#### [Your instructions]
Filter these entries, keeping only lines that hold the word "weekday".

#### [Bounding box prediction data]

========================

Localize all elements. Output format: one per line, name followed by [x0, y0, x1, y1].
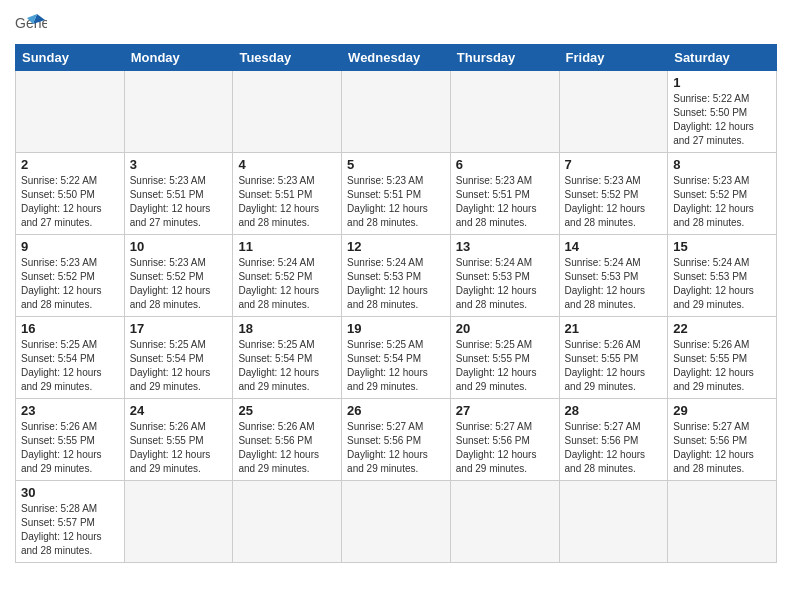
calendar-cell — [342, 71, 451, 153]
calendar-cell — [16, 71, 125, 153]
day-info: Sunrise: 5:24 AM Sunset: 5:53 PM Dayligh… — [347, 256, 445, 312]
calendar-cell: 13Sunrise: 5:24 AM Sunset: 5:53 PM Dayli… — [450, 235, 559, 317]
day-number: 25 — [238, 403, 336, 418]
day-number: 28 — [565, 403, 663, 418]
calendar-cell — [233, 71, 342, 153]
weekday-header-wednesday: Wednesday — [342, 45, 451, 71]
calendar-cell: 17Sunrise: 5:25 AM Sunset: 5:54 PM Dayli… — [124, 317, 233, 399]
day-number: 2 — [21, 157, 119, 172]
day-info: Sunrise: 5:27 AM Sunset: 5:56 PM Dayligh… — [347, 420, 445, 476]
calendar-week-row-2: 9Sunrise: 5:23 AM Sunset: 5:52 PM Daylig… — [16, 235, 777, 317]
calendar-cell: 22Sunrise: 5:26 AM Sunset: 5:55 PM Dayli… — [668, 317, 777, 399]
day-info: Sunrise: 5:26 AM Sunset: 5:55 PM Dayligh… — [673, 338, 771, 394]
day-info: Sunrise: 5:23 AM Sunset: 5:52 PM Dayligh… — [130, 256, 228, 312]
day-info: Sunrise: 5:23 AM Sunset: 5:51 PM Dayligh… — [238, 174, 336, 230]
weekday-header-friday: Friday — [559, 45, 668, 71]
day-number: 27 — [456, 403, 554, 418]
weekday-header-thursday: Thursday — [450, 45, 559, 71]
day-number: 18 — [238, 321, 336, 336]
day-info: Sunrise: 5:24 AM Sunset: 5:53 PM Dayligh… — [565, 256, 663, 312]
day-number: 20 — [456, 321, 554, 336]
calendar-cell: 2Sunrise: 5:22 AM Sunset: 5:50 PM Daylig… — [16, 153, 125, 235]
calendar-cell: 5Sunrise: 5:23 AM Sunset: 5:51 PM Daylig… — [342, 153, 451, 235]
header: General — [15, 10, 777, 38]
day-number: 30 — [21, 485, 119, 500]
day-info: Sunrise: 5:24 AM Sunset: 5:53 PM Dayligh… — [456, 256, 554, 312]
day-number: 26 — [347, 403, 445, 418]
calendar-cell: 10Sunrise: 5:23 AM Sunset: 5:52 PM Dayli… — [124, 235, 233, 317]
day-number: 11 — [238, 239, 336, 254]
calendar-cell — [233, 481, 342, 563]
day-info: Sunrise: 5:22 AM Sunset: 5:50 PM Dayligh… — [673, 92, 771, 148]
day-info: Sunrise: 5:22 AM Sunset: 5:50 PM Dayligh… — [21, 174, 119, 230]
day-info: Sunrise: 5:23 AM Sunset: 5:52 PM Dayligh… — [21, 256, 119, 312]
day-info: Sunrise: 5:25 AM Sunset: 5:54 PM Dayligh… — [238, 338, 336, 394]
day-info: Sunrise: 5:23 AM Sunset: 5:51 PM Dayligh… — [347, 174, 445, 230]
day-info: Sunrise: 5:24 AM Sunset: 5:52 PM Dayligh… — [238, 256, 336, 312]
calendar-cell: 6Sunrise: 5:23 AM Sunset: 5:51 PM Daylig… — [450, 153, 559, 235]
day-info: Sunrise: 5:25 AM Sunset: 5:54 PM Dayligh… — [21, 338, 119, 394]
day-info: Sunrise: 5:25 AM Sunset: 5:54 PM Dayligh… — [130, 338, 228, 394]
calendar-cell: 30Sunrise: 5:28 AM Sunset: 5:57 PM Dayli… — [16, 481, 125, 563]
day-number: 29 — [673, 403, 771, 418]
weekday-header-sunday: Sunday — [16, 45, 125, 71]
calendar-cell: 27Sunrise: 5:27 AM Sunset: 5:56 PM Dayli… — [450, 399, 559, 481]
day-number: 7 — [565, 157, 663, 172]
day-number: 12 — [347, 239, 445, 254]
day-number: 3 — [130, 157, 228, 172]
day-info: Sunrise: 5:28 AM Sunset: 5:57 PM Dayligh… — [21, 502, 119, 558]
day-number: 9 — [21, 239, 119, 254]
day-number: 17 — [130, 321, 228, 336]
calendar-cell: 23Sunrise: 5:26 AM Sunset: 5:55 PM Dayli… — [16, 399, 125, 481]
calendar-cell — [450, 481, 559, 563]
day-number: 24 — [130, 403, 228, 418]
day-info: Sunrise: 5:26 AM Sunset: 5:56 PM Dayligh… — [238, 420, 336, 476]
day-info: Sunrise: 5:27 AM Sunset: 5:56 PM Dayligh… — [456, 420, 554, 476]
calendar-cell: 8Sunrise: 5:23 AM Sunset: 5:52 PM Daylig… — [668, 153, 777, 235]
calendar-cell — [668, 481, 777, 563]
calendar-cell: 3Sunrise: 5:23 AM Sunset: 5:51 PM Daylig… — [124, 153, 233, 235]
calendar-cell: 25Sunrise: 5:26 AM Sunset: 5:56 PM Dayli… — [233, 399, 342, 481]
calendar-cell — [559, 481, 668, 563]
day-info: Sunrise: 5:25 AM Sunset: 5:55 PM Dayligh… — [456, 338, 554, 394]
calendar-cell: 29Sunrise: 5:27 AM Sunset: 5:56 PM Dayli… — [668, 399, 777, 481]
calendar-cell: 4Sunrise: 5:23 AM Sunset: 5:51 PM Daylig… — [233, 153, 342, 235]
calendar-cell — [124, 71, 233, 153]
calendar-cell: 14Sunrise: 5:24 AM Sunset: 5:53 PM Dayli… — [559, 235, 668, 317]
day-number: 1 — [673, 75, 771, 90]
calendar-cell: 21Sunrise: 5:26 AM Sunset: 5:55 PM Dayli… — [559, 317, 668, 399]
day-number: 10 — [130, 239, 228, 254]
calendar-week-row-4: 23Sunrise: 5:26 AM Sunset: 5:55 PM Dayli… — [16, 399, 777, 481]
calendar-cell — [559, 71, 668, 153]
weekday-header-tuesday: Tuesday — [233, 45, 342, 71]
day-number: 19 — [347, 321, 445, 336]
calendar-cell: 20Sunrise: 5:25 AM Sunset: 5:55 PM Dayli… — [450, 317, 559, 399]
calendar-week-row-5: 30Sunrise: 5:28 AM Sunset: 5:57 PM Dayli… — [16, 481, 777, 563]
day-info: Sunrise: 5:26 AM Sunset: 5:55 PM Dayligh… — [130, 420, 228, 476]
calendar-cell: 9Sunrise: 5:23 AM Sunset: 5:52 PM Daylig… — [16, 235, 125, 317]
weekday-header-monday: Monday — [124, 45, 233, 71]
day-number: 22 — [673, 321, 771, 336]
day-number: 5 — [347, 157, 445, 172]
day-number: 14 — [565, 239, 663, 254]
logo-icon: General — [15, 10, 47, 38]
calendar-cell: 7Sunrise: 5:23 AM Sunset: 5:52 PM Daylig… — [559, 153, 668, 235]
calendar-cell — [342, 481, 451, 563]
day-number: 23 — [21, 403, 119, 418]
day-number: 16 — [21, 321, 119, 336]
day-number: 4 — [238, 157, 336, 172]
day-info: Sunrise: 5:26 AM Sunset: 5:55 PM Dayligh… — [565, 338, 663, 394]
calendar-cell: 1Sunrise: 5:22 AM Sunset: 5:50 PM Daylig… — [668, 71, 777, 153]
day-info: Sunrise: 5:27 AM Sunset: 5:56 PM Dayligh… — [565, 420, 663, 476]
day-info: Sunrise: 5:23 AM Sunset: 5:51 PM Dayligh… — [130, 174, 228, 230]
logo: General — [15, 10, 51, 38]
day-info: Sunrise: 5:27 AM Sunset: 5:56 PM Dayligh… — [673, 420, 771, 476]
day-number: 21 — [565, 321, 663, 336]
calendar-cell — [124, 481, 233, 563]
calendar-cell: 11Sunrise: 5:24 AM Sunset: 5:52 PM Dayli… — [233, 235, 342, 317]
day-info: Sunrise: 5:26 AM Sunset: 5:55 PM Dayligh… — [21, 420, 119, 476]
calendar-cell: 15Sunrise: 5:24 AM Sunset: 5:53 PM Dayli… — [668, 235, 777, 317]
day-number: 6 — [456, 157, 554, 172]
day-number: 15 — [673, 239, 771, 254]
day-number: 13 — [456, 239, 554, 254]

========================

#### [Solved problem]
weekday-header-wednesday: Wednesday — [342, 45, 451, 71]
weekday-header-friday: Friday — [559, 45, 668, 71]
weekday-header-thursday: Thursday — [450, 45, 559, 71]
weekday-header-sunday: Sunday — [16, 45, 125, 71]
weekday-header-tuesday: Tuesday — [233, 45, 342, 71]
weekday-header-monday: Monday — [124, 45, 233, 71]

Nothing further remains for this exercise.